==== SOURCE DATA

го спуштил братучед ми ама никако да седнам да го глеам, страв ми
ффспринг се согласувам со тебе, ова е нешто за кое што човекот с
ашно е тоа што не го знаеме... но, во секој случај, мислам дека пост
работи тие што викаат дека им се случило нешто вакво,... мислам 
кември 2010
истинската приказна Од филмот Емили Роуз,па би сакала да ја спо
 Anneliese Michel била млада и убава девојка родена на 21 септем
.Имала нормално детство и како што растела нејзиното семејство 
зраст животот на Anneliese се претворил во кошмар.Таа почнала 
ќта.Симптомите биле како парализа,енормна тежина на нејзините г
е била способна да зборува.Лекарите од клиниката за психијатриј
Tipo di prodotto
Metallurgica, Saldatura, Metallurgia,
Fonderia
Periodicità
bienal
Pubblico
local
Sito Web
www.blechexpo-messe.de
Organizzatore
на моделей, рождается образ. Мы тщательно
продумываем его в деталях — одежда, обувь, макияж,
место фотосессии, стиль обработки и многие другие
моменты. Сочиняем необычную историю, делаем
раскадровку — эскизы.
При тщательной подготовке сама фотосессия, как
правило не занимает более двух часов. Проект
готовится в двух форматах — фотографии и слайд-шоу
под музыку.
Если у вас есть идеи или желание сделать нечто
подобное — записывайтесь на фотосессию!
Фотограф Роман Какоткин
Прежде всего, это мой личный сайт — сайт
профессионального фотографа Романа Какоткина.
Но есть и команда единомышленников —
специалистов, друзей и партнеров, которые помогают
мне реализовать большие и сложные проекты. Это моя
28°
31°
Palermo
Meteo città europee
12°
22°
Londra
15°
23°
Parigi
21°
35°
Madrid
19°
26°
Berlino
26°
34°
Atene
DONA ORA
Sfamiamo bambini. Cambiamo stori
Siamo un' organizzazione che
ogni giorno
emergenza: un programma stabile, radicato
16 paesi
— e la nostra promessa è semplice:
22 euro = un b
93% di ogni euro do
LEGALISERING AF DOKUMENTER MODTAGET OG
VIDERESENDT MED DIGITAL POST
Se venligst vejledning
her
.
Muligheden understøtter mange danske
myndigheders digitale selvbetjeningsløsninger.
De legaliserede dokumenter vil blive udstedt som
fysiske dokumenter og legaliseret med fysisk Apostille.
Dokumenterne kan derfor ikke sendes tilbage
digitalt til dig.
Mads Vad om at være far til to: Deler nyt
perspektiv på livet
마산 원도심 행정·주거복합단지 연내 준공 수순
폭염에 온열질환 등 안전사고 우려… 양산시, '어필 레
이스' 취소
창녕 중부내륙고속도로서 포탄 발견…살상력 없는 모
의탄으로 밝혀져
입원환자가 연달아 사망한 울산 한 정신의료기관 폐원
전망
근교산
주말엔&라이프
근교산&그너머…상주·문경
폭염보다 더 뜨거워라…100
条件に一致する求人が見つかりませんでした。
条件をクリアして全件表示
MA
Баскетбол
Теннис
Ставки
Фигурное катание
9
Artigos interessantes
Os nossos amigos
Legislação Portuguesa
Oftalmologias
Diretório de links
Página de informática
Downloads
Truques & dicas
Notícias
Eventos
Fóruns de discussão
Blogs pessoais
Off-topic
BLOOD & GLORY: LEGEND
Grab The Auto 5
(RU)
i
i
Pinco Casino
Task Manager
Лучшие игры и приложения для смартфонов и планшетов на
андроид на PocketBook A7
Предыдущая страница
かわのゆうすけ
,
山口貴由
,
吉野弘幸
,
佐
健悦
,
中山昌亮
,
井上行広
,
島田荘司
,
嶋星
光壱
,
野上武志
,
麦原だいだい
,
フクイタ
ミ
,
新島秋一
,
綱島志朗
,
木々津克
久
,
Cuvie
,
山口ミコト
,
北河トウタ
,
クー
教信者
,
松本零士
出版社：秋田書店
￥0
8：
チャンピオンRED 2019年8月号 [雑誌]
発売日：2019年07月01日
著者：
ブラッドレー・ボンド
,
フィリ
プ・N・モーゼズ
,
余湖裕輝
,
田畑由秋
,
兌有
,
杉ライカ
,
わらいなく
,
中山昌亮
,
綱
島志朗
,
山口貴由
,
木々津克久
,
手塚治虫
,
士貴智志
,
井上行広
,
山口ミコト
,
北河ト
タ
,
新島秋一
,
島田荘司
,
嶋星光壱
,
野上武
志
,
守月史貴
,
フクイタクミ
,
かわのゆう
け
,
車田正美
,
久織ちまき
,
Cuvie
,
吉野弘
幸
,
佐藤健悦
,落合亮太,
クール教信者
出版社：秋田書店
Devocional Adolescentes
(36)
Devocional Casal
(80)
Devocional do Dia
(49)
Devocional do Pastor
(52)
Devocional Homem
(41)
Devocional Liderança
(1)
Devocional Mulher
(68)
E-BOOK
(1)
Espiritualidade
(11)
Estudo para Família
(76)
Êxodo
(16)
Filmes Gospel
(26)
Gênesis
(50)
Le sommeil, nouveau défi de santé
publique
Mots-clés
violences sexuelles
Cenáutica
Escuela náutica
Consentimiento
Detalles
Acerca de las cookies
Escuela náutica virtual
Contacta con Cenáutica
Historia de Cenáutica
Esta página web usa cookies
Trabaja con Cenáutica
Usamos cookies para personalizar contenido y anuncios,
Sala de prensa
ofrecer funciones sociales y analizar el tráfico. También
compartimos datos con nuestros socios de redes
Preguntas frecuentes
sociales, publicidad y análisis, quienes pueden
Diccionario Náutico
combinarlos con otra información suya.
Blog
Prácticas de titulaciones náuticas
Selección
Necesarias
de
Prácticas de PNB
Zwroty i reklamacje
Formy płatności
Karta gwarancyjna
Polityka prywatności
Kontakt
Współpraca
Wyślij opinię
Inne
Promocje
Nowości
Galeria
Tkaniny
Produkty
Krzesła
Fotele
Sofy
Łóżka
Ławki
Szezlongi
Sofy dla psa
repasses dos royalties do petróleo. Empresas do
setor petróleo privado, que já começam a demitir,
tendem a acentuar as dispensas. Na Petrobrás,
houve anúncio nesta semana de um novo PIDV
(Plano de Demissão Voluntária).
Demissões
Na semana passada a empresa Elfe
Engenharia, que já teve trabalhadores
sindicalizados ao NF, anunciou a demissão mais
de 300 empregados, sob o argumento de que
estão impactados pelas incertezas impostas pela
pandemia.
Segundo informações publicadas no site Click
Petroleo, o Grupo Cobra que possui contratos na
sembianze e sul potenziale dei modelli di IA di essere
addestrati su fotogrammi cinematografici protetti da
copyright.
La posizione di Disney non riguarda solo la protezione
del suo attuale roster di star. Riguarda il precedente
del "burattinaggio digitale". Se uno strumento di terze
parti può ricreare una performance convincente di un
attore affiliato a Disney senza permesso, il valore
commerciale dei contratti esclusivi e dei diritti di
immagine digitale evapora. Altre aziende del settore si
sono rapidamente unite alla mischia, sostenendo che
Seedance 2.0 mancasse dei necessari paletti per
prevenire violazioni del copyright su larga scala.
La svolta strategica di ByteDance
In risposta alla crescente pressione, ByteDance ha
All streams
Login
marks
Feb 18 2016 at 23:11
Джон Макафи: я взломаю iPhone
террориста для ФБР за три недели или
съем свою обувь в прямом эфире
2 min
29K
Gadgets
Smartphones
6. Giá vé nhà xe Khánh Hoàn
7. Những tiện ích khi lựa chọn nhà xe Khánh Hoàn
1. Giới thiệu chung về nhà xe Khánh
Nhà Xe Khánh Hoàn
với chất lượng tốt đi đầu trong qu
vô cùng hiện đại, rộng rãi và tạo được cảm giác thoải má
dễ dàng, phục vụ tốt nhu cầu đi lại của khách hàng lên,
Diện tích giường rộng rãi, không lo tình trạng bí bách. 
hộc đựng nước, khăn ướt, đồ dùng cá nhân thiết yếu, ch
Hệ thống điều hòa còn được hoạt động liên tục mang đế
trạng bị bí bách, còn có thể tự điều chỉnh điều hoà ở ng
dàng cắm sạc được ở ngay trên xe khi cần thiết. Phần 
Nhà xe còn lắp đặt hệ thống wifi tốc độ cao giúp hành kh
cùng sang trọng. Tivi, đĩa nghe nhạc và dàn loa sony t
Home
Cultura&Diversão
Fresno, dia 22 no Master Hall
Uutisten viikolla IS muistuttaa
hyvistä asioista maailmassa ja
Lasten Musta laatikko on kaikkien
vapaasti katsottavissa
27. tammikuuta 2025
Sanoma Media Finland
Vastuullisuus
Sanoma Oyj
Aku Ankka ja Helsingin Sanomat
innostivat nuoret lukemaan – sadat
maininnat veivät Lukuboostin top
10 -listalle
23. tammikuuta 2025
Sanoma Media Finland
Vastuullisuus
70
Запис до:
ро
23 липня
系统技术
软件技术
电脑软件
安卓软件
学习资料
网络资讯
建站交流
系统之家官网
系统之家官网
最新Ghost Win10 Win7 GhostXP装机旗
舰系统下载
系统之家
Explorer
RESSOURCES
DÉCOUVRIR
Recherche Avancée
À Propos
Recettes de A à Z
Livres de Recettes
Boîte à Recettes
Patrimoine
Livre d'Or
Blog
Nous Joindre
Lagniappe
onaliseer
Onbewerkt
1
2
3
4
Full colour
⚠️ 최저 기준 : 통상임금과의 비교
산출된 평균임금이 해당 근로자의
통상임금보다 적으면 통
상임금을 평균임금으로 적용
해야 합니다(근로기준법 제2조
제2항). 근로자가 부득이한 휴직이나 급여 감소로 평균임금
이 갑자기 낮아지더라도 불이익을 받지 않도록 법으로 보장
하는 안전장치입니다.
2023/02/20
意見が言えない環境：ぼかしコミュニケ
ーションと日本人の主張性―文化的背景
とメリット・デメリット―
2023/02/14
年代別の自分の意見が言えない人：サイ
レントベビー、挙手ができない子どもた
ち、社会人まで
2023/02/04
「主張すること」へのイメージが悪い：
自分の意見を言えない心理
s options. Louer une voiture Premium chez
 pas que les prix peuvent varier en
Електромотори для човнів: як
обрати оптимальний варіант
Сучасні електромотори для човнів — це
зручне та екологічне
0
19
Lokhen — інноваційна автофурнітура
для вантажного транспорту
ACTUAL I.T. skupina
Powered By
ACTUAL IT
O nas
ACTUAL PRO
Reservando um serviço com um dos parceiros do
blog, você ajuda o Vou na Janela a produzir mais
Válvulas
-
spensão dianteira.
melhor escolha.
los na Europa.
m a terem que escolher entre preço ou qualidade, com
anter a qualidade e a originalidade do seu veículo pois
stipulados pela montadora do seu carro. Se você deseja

========

THE PROBLEM.
Repeat every line of the data word for word until you have repeated the line that contains "Organizzatore", which is the last one to include.

SOLUTION TO THE EXERCISE.
го спуштил братучед ми ама никако да седнам да го глеам, страв ми
ффспринг се согласувам со тебе, ова е нешто за кое што човекот с
ашно е тоа што не го знаеме... но, во секој случај, мислам дека пост
работи тие што викаат дека им се случило нешто вакво,... мислам 
кември 2010
истинската приказна Од филмот Емили Роуз,па би сакала да ја спо
 Anneliese Michel била млада и убава девојка родена на 21 септем
.Имала нормално детство и како што растела нејзиното семејство 
зраст животот на Anneliese се претворил во кошмар.Таа почнала 
ќта.Симптомите биле како парализа,енормна тежина на нејзините г
е била способна да зборува.Лекарите од клиниката за психијатриј
Tipo di prodotto
Metallurgica, Saldatura, Metallurgia,
Fonderia
Periodicità
bienal
Pubblico
local
Sito Web
www.blechexpo-messe.de
Organizzatore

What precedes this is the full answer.